Python handles large numbers automatically (unlike a language like C where you can overflow its datatypes and the values reset to zero, for example) - over a certain point (sys.maxint or 2147483647) it converts the integer to a "long" (denoted by the L after the number), which can be any length:
>>> def fact(x):
... return reduce(lambda x, y: x * y, range(1, x+1))
...
>>> fact(10)
3628800
>>> fact(200)
788657867364790503552363213932185062295135977687173263294742533244359449963403342920304284011984623904177212138919638830257642790242637105061926624952829931113462857270763317237396988943922445621451664240254033291864131227428294853277524242407573903240321257405579568660226031904170324062351700858796178922222789623703897374720000000000000000000000000000000000000000000000000L
Long numbers are "easy", floating point is more complicated, and almost any computer representation of a floating point number is an approximation, for example:
>>> float(1)/3
0.33333333333333331
Obviously you can't store an infinite number of 3's in memory, so it cheats and rounds it a bit..
You may want to look at the decimal module:
Decimal numbers can be represented exactly.
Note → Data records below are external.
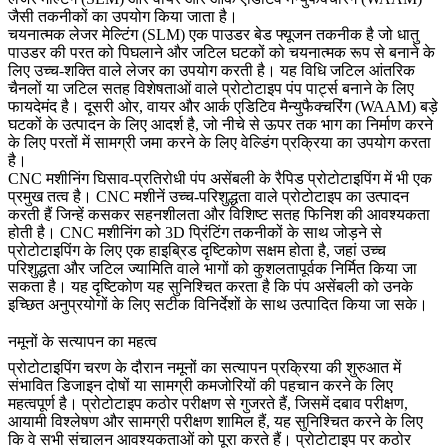
जैसी तकनीकों का उपयोग किया जाता है।
चयनात्मक लेजर मेल्टिंग (SLM)
एक पाउडर बेड फ्यूजन तकनीक है जो धातु
पाउडर की परत को पिघलाने और जटिल घटकों को चयनात्मक रूप से बनाने के
लिए उच्च-शक्ति वाले लेजर का उपयोग करती है। यह विधि जटिल आंतरिक
चैनलों या जटिल सतह विशेषताओं वाले प्रोटोटाइप पंप पार्ट्स बनाने के लिए
फायदेमंद है।
दूसरी ओर, वायर और आर्क एडिटिव मैन्युफैक्चरिंग (WAAM)
बड़े
घटकों के उत्पादन के लिए आदर्श है, जो नीचे से ऊपर तक भाग का निर्माण करने
के लिए परतों में सामग्री जमा करने के लिए वेल्डिंग प्रक्रिया का उपयोग करता
है।
CNC मशीनिंग
घिसाव-प्रतिरोधी पंप असेंबली के रैपिड प्रोटोटाइपिंग में भी एक
प्रमुख तत्व है। CNC मशीनें उच्च-परिशुद्धता वाले प्रोटोटाइप का उत्पादन
करती हैं जिन्हें कसकर सहनशीलता और विशिष्ट सतह फिनिश की आवश्यकता
होती है।
CNC मशीनिंग
को 3D प्रिंटिंग तकनीकों के साथ जोड़ने से
प्रोटोटाइपिंग के लिए एक हाइब्रिड दृष्टिकोण सक्षम होता है, जहां उच्च
परिशुद्धता और जटिल ज्यामिति वाले भागों को कुशलतापूर्वक निर्मित किया जा
सकता है। यह दृष्टिकोण यह सुनिश्चित करता है कि पंप असेंबली को उनके
इच्छित अनुप्रयोगों के लिए सटीक विनिर्देशों के साथ उत्पादित किया जा सके।
नमूनों के सत्यापन का महत्व
प्रोटोटाइपिंग चरण के दौरान नमूनों का सत्यापन प्रक्रिया की शुरुआत में
संभावित डिजाइन दोषों या सामग्री कमजोरियों की पहचान करने के लिए
महत्वपूर्ण है। प्रोटोटाइप कठोर परीक्षण से गुजरते हैं, जिसमें दबाव परीक्षण,
आयामी विश्लेषण और सामग्री परीक्षण शामिल हैं, यह सुनिश्चित करने के लिए
कि वे सभी संचालन आवश्यकताओं को पूरा करते हैं। प्रोटोटाइप पर कठोर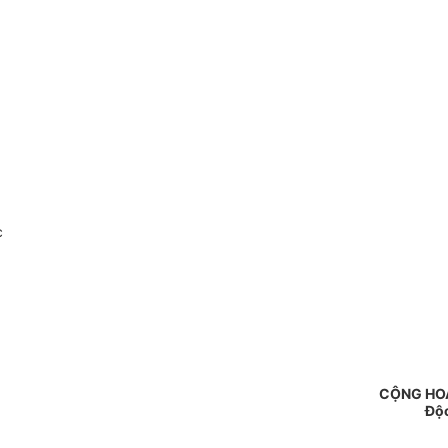
c
CỘNG HOÀ
Độc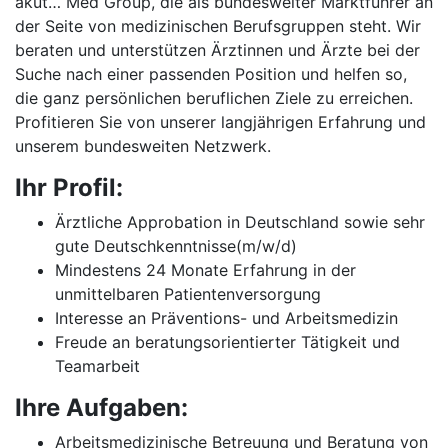
akut… Med Group, die als bundesweiter Marktführer an
der Seite von medizinischen Berufsgruppen steht. Wir
beraten und unterstützen Ärztinnen und Ärzte bei der
Suche nach einer passenden Position und helfen so,
die ganz persönlichen beruflichen Ziele zu erreichen.
Profitieren Sie von unserer langjährigen Erfahrung und
unserem bundesweiten Netzwerk.
Ihr Profil:
Ärztliche Approbation in Deutschland sowie sehr
gute Deutschkenntnisse(m/w/d)
Mindestens 24 Monate Erfahrung in der
unmittelbaren Patientenversorgung
Interesse an Präventions- und Arbeitsmedizin
Freude an beratungsorientierter Tätigkeit und
Teamarbeit
Ihre Aufgaben:
Arbeitsmedizinische Betreuung und Beratung von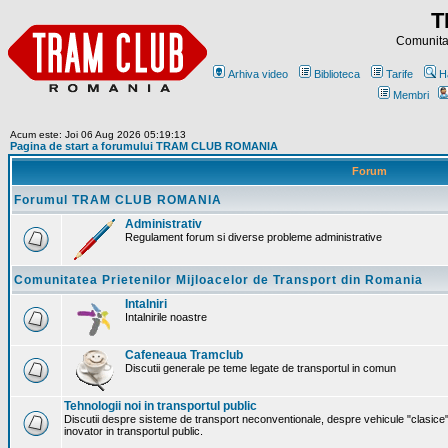
T
Comunitat
Arhiva video
Biblioteca
Tarife
H
Membri
Acum este: Joi 06 Aug 2026 05:19:13
Pagina de start a forumului TRAM CLUB ROMANIA
Forum
Forumul TRAM CLUB ROMANIA
Administrativ
Regulament forum si diverse probleme administrative
Comunitatea Prietenilor Mijloacelor de Transport din Romania
Intalniri
Intalnirile noastre
Cafeneaua Tramclub
Discutii generale pe teme legate de transportul in comun
Tehnologii noi in transportul public
Discutii despre sisteme de transport neconventionale, despre vehicule "clasice"
inovator in transportul public.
In contrast, numbers like 1.1 do not have an exact representation in binary floating point. End users typically would not expect 1.1 to display as 1.1000000000000001 as it does with binary floating point.
Unlike hardware based binary floating point, the decimal module has a user alterable precision (defaulting to 28 places) which can be as large as needed for a given problem
See Handling very large numbers in Python.
Python has a BigNum class for holding 200! and will use it automatically.
Your teacher's statement, though not exactly true here is true in general. Computers have limitations, and it is good to know what they are. Remember that every time you add another integer of data storage, you can store a number that is 2^32 (4 billion +) times larger. It is hard to comprehend how many more numbers that is - but maths gets slower as you add more integers to store the exact value of a very large number.
As an example (what you can store with 1000 bits)
>>> 2 << 1000
2143017214372534641896850098120003621122809623411067214887500776740702102249872244986396
7576313917162551893458351062936503742905713846280871969155149397149607869135549648461970
8421492101247422837559083643060929499671638825347975351183310878921541258291423929553730
84335320859663305248773674411336138752L
I tried to illustrate how big a number you can store with 10000 bits, or even 8,000,000 bits (a megabyte) but that number is many pages long.